In the coming months the rover will attempt to collect about 30 rocks and soil samples that will be sent back to Earth in the 2030s.
This Thursday NASA enthusiastically confirmed that its Perseverance space vehicle landed on the surface of Mars after overcoming the dangerous phase of descent on the red planet known as “the seven minutes of terror.”
“It is confirmed that it made landfall,” Mission Chief Swati Mohan said at 3:55 p.m. ET, after which the Propulsion Craft Laboratory operations headquarters erupted in applause.
The process itself had been completed more than 11 minutes earlier, the time it takes for the signal to return to Earth.
NASA posted on the Perseverance Twitter account a black and white photo taken from the device, showing the grainy surface of the Jezero crater in the northern hemisphere of Mars.
This vehicle is the fifth to land on Mars after a first successful mission in 1997. All the spacecraft that have succeeded so far have been American projects.
Perseverance is the size of a city truck and weighs a ton. It is equipped with a two-meter robotic arm and has 19 cameras, two microphones and state-of-the-art instruments.
A great step for the study of the universe
Its multi-year mission is to study this surface for evidence of microbes that may have existed billions of years ago, when conditions were warmer and more humid in this area than today.
In the coming months the rover will attempt to collect some 30 rocks and soil samples that will be sent back to Earth in the 2030s for analysis.
“The question of whether there was life beyond Earth is one of the most fundamental and essential questions we can ask ourselves,” said NASA geologist Katie Stack Morgan.
For this, the ship will be in charge of capturing images, collecting samples and capturing sounds -such as that caused by strong winds- during its mission, according to information from NASA, which also mentions that the sound forms there are different from those on Earth, because it has an atmosphere with a higher density and a different composition. For this reason the emission and propagation of sounds is affected.
The sounds will be captured through a microphone installed in the SuperCam, high on the Perseverance mast, which will also record the audio from the laser that the space vehicle will use to hit the stones and detect their properties.

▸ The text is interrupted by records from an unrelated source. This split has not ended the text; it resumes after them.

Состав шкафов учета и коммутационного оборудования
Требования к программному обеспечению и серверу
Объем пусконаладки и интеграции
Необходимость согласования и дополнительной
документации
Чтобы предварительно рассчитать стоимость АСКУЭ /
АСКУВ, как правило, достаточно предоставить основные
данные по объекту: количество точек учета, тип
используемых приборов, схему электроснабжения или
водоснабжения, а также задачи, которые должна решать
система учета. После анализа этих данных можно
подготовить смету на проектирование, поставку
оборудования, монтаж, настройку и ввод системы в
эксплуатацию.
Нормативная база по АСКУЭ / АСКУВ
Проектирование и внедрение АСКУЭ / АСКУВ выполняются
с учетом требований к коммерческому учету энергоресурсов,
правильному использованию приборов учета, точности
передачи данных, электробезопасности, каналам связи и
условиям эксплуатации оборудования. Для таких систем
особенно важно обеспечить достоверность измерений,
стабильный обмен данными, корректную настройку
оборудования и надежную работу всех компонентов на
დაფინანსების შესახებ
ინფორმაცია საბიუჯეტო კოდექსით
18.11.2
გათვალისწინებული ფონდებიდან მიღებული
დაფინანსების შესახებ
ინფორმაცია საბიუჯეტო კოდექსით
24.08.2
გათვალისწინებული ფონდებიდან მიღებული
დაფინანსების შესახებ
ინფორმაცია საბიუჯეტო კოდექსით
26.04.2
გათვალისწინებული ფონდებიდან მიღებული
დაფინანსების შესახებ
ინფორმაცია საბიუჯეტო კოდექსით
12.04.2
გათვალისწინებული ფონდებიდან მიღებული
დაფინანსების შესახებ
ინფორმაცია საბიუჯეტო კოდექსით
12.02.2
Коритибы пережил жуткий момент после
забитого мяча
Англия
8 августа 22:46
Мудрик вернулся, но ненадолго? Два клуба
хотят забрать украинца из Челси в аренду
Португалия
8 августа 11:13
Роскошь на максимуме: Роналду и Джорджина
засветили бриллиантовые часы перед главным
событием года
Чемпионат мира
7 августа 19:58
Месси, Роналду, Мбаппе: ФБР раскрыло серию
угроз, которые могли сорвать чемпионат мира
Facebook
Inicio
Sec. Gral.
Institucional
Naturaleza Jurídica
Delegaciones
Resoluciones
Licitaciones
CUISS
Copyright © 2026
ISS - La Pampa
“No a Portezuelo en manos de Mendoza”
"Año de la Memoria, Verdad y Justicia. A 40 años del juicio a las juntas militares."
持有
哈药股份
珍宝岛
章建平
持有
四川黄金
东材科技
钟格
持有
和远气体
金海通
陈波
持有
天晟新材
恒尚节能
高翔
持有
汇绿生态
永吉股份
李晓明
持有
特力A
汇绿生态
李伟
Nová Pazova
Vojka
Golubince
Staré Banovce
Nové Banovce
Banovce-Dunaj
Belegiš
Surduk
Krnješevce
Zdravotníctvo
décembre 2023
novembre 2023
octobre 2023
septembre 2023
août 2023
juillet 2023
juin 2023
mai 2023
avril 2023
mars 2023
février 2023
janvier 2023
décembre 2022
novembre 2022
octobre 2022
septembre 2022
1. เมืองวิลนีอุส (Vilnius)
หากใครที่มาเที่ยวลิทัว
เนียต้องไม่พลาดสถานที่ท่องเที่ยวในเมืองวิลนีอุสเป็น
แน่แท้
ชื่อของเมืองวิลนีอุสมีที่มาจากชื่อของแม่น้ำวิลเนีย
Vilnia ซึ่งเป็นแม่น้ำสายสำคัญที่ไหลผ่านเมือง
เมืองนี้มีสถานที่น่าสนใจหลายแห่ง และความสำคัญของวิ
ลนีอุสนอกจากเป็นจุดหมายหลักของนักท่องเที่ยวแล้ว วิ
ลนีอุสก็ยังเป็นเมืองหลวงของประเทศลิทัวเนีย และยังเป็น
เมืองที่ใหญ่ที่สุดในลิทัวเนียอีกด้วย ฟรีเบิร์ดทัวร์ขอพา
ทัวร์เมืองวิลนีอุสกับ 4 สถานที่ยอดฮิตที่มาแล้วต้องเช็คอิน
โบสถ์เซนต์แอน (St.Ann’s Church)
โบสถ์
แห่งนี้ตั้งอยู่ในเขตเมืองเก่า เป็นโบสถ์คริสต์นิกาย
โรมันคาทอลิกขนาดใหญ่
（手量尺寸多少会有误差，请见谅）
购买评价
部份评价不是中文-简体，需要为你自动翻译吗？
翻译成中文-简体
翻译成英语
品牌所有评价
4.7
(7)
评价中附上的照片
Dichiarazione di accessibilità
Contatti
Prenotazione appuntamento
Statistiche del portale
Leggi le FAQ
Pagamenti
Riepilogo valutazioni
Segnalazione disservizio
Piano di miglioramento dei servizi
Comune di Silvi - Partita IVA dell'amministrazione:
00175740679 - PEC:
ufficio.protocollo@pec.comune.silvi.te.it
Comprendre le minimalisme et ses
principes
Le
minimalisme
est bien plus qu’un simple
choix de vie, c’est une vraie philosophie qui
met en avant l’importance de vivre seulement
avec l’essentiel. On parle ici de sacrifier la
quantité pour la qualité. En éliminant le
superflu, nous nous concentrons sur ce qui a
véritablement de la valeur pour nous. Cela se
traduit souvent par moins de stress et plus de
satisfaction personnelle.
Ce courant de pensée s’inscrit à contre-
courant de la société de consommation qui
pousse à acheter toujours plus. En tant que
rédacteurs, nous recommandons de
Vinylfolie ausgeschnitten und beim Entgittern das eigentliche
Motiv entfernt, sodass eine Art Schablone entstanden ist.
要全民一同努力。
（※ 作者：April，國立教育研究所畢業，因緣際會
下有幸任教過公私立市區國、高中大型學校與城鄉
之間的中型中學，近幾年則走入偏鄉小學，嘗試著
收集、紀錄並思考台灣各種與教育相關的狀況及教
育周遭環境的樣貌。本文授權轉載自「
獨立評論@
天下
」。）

“Perseverance’s sophisticated scientific instruments will not only aid in the search for fossilized microbial life, but will also expand our knowledge of Martian geology and its past, present and future,” the Caltech Mars 2020 project scientist said in previous weeks. Pasadena, Ken Farley.
To that end, Perseverance has had seven months of space travel, decades of work, and billions of dollars invested to answer a single question: Did life ever exist anywhere other than Earth? NASA tries to answer this question with ‘landing’.
Perseverance is the largest and most complex vehicle ever sent to Mars. Built at the Jet Propulsion Laboratory in California, it weighs one ton and is equipped with a six-foot robotic arm and 19 cameras.
“Stroke of luck?”
Researchers believe that the Jezero crater, where Perseverance ‘landed’, housed a lake about 50 km wide for more than 3.5 billion years.
“We have very strong evidence that Mars may have supported life in the past,” Ken Williford, deputy director of the mission, said Wednesday. “The question is: is the Earth an anomaly, a stroke of luck?”
Scientists look for what they call biosignatures: traces of microbial life that “can take all kinds of forms,” like “chemicals” or “environmental changes,” said Mary Voytek, director of NASA’s astrobiology program.
“Astrobiologists have dreamed of this mission for decades,” she enthusiastically added.
“Either we find life, and that would be an exceptional find, or we will not, (…) and that will imply that not all habitable environments are inhabited,” warned Ken Farley.